#### [The data]
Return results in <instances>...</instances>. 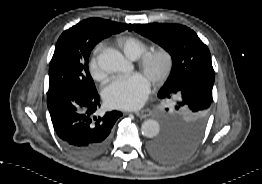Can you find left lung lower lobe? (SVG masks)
<instances>
[{"label":"left lung lower lobe","mask_w":262,"mask_h":184,"mask_svg":"<svg viewBox=\"0 0 262 184\" xmlns=\"http://www.w3.org/2000/svg\"><path fill=\"white\" fill-rule=\"evenodd\" d=\"M151 152L158 158L174 157L186 150L184 145H168L163 141L155 142L150 146Z\"/></svg>","instance_id":"0a47b994"}]
</instances>
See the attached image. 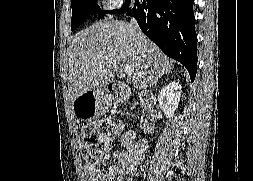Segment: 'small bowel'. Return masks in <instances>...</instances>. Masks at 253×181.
Instances as JSON below:
<instances>
[{"instance_id": "1", "label": "small bowel", "mask_w": 253, "mask_h": 181, "mask_svg": "<svg viewBox=\"0 0 253 181\" xmlns=\"http://www.w3.org/2000/svg\"><path fill=\"white\" fill-rule=\"evenodd\" d=\"M120 144L122 148L113 154L117 163L105 172L94 165L85 166L84 172L89 181H124L137 176V167L144 159L147 143L127 131L121 135ZM108 159L109 156H106L104 162Z\"/></svg>"}]
</instances>
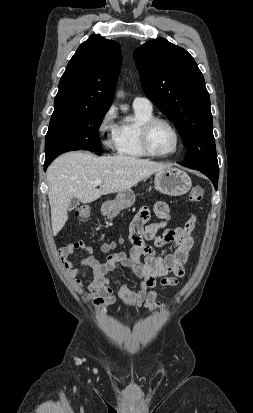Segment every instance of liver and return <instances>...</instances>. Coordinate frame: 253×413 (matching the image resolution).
Masks as SVG:
<instances>
[{
  "instance_id": "6515ba94",
  "label": "liver",
  "mask_w": 253,
  "mask_h": 413,
  "mask_svg": "<svg viewBox=\"0 0 253 413\" xmlns=\"http://www.w3.org/2000/svg\"><path fill=\"white\" fill-rule=\"evenodd\" d=\"M168 167L171 166L124 155L96 157L81 151L62 154L47 169L53 235L56 236L68 220L72 198L90 203L101 195L129 190ZM96 180L102 181L99 189L94 184Z\"/></svg>"
}]
</instances>
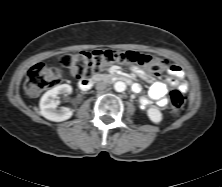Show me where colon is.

#### [The problem]
Every line from the one holding "Segment every instance" through the final line of the data above is to be reproduced exactly, both ends included, with the pictures left out.

#### [Task answer]
Segment every instance of liver and return <instances>...</instances>. Coordinate frame: 253×413 (matching the image resolution).
Masks as SVG:
<instances>
[{
  "instance_id": "6515ba94",
  "label": "liver",
  "mask_w": 253,
  "mask_h": 413,
  "mask_svg": "<svg viewBox=\"0 0 253 413\" xmlns=\"http://www.w3.org/2000/svg\"><path fill=\"white\" fill-rule=\"evenodd\" d=\"M168 167L171 166L124 155L96 157L81 151L62 154L47 169L53 235L56 236L68 220L72 198L90 203L101 195L129 190ZM96 180L102 181L99 189L94 184Z\"/></svg>"
}]
</instances>
Show me where colon is.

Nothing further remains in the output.